» **INPUT MATERIAL**:
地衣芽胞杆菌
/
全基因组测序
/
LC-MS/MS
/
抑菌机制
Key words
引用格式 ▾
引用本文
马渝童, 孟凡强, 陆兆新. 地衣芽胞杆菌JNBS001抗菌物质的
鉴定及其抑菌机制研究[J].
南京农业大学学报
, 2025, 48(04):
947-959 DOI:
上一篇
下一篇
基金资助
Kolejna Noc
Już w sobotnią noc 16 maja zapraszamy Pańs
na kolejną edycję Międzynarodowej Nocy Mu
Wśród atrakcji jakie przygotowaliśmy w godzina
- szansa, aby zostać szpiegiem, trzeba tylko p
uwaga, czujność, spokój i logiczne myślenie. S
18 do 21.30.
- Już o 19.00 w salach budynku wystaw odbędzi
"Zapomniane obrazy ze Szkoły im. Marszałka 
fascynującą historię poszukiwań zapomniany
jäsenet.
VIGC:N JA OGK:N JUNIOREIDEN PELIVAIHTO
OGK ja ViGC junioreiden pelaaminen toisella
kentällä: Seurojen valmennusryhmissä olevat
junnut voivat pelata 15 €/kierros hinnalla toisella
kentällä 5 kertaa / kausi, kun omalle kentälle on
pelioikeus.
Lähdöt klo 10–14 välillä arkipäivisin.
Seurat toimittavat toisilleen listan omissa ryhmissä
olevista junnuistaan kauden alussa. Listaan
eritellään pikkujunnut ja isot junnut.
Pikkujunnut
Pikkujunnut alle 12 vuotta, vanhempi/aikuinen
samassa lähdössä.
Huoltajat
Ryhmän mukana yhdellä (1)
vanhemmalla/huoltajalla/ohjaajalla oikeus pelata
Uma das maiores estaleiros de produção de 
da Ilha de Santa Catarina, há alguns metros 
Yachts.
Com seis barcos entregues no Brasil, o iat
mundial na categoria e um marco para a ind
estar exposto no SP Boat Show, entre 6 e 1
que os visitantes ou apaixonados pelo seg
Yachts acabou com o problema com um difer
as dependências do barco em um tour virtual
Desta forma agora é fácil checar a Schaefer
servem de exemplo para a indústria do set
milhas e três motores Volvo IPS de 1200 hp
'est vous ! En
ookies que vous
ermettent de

» **INSTRUCTIONS FOR THE TASK**:
Where a line in the entries holds "kentällä", copy that line.

» **RESPONSE TO THIS TASK**:
kentällä: Seurojen valmennusryhmissä olevat
kentällä 5 kertaa / kausi, kun omalle kentälle on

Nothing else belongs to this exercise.